Following the emergency response to deal with contaminated drinking water in San Salvador, IHE Delft lecturer, Gerald Corzo Perez, has been telling us about the mission.
“The emergency happened due to a record low flow in an early dry season” says Corzo, a civil engineer and expert in hydroinformatics. “But this year it came early and the system couldn’t cope. The chemicals from this bloom weren’t toxic,” Corzo added, “but they make drinking water smell and taste unpalatable.”
Corzo and his collaborators Luuk Rietveld from TU Delft, and Hector Angarita of the Stokholm Environment Institute (SEI) were able to rapidly assess the water systems flowing into the San Salvador treatment plant. Building models based on 40 years of water discharge data they identified the sources of the problem and worked out the best points at which to tackle it.

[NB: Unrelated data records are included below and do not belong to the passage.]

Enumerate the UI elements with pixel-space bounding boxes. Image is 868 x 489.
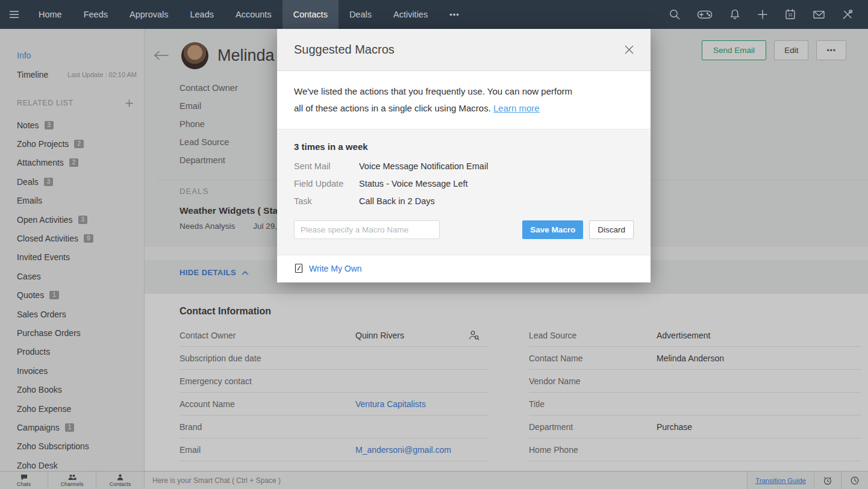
modal-footer: Write My Own: [277, 255, 651, 282]
discard-button[interactable]: Discard: [589, 220, 634, 239]
nav-item-activities[interactable]: Activities: [382, 0, 439, 29]
write-my-own-link[interactable]: Write My Own: [309, 264, 362, 273]
add-icon[interactable]: [757, 9, 768, 20]
nav-item-home[interactable]: Home: [28, 0, 73, 29]
modal-title: Suggested Macros: [294, 43, 395, 57]
learn-more-link[interactable]: Learn more: [493, 103, 540, 113]
games-icon[interactable]: [697, 9, 713, 20]
svg-text:31: 31: [788, 13, 793, 17]
modal-header: Suggested Macros: [277, 29, 651, 71]
macro-action-row: Field Update Status - Voice Message Left: [294, 179, 634, 188]
nav-item-approvals[interactable]: Approvals: [119, 0, 179, 29]
nav-item-contacts[interactable]: Contacts: [283, 0, 339, 29]
calendar-icon[interactable]: 31: [784, 8, 796, 20]
nav-more-ellipsis[interactable]: •••: [439, 10, 470, 19]
save-macro-button[interactable]: Save Macro: [522, 220, 583, 239]
nav-item-leads[interactable]: Leads: [179, 0, 225, 29]
macro-action-row: Task Call Back in 2 Days: [294, 196, 634, 206]
nav-item-feeds[interactable]: Feeds: [73, 0, 119, 29]
macro-summary-panel: 3 times in a week Sent Mail Voice Messag…: [277, 129, 651, 255]
setup-tools-icon[interactable]: [841, 8, 854, 20]
macro-frequency-heading: 3 times in a week: [294, 142, 634, 152]
nav-item-deals[interactable]: Deals: [339, 0, 382, 29]
top-navbar: Home Feeds Approvals Leads Accounts Cont…: [0, 0, 868, 29]
modal-description: We've listed the actions that you freque…: [277, 71, 651, 129]
search-icon[interactable]: [669, 8, 681, 20]
mail-icon[interactable]: [813, 8, 825, 20]
nav-item-accounts[interactable]: Accounts: [225, 0, 283, 29]
macro-action-row: Sent Mail Voice Message Notification Ema…: [294, 161, 634, 171]
suggested-macros-modal: Suggested Macros We've listed the action…: [277, 29, 651, 282]
macro-name-input[interactable]: [294, 220, 440, 239]
write-document-icon: [294, 263, 304, 273]
notifications-icon[interactable]: [729, 8, 741, 20]
hamburger-menu-icon[interactable]: [0, 11, 28, 18]
close-icon[interactable]: [625, 45, 634, 54]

Their findings showed that a combination of low water levels, agricultural chemicals and hydroelectric power generation further upstream had contributed to high rates of algal growth.
“The solution in the short-term is to use activated carbon to effectively filter out the chemicals from the algae, and to re-schedule the releases from the upstream reservoir,” says Corzo. “In the longer term, with climate change leading to more and earlier droughts, the solution will be to think on a better IWRM strategy, from nature based solutions, to the improvement of the water monitoring and expand the capacity of the water treatment plant to better deal with blooms as they arise.”
IHE Delft, TU Delft and SEI will continue to work with the El Salvador government in the coming months, both to monitor the efforts to deal with the latest bloom and to assist in preparing for the future.